(Entries supplied begins)
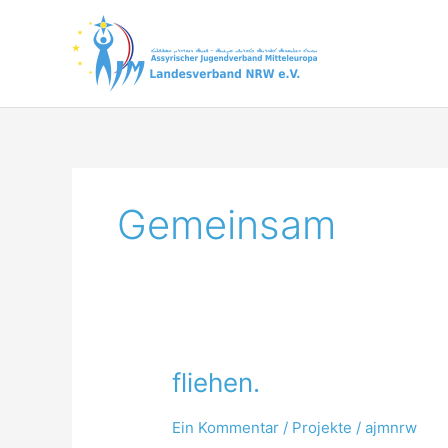
Zum
Inhalt
springen
Gemeinsam
fliehen.
Ein Kommentar
/
Projekte
/
ajmnrw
(Entries supplied ends)
**What is required**
Reproduce every record in full. Leave out the images.

**Your response**
Zum
Inhalt
springen
Gemeinsam
fliehen.
Ein Kommentar
/
Projekte
/
ajmnrw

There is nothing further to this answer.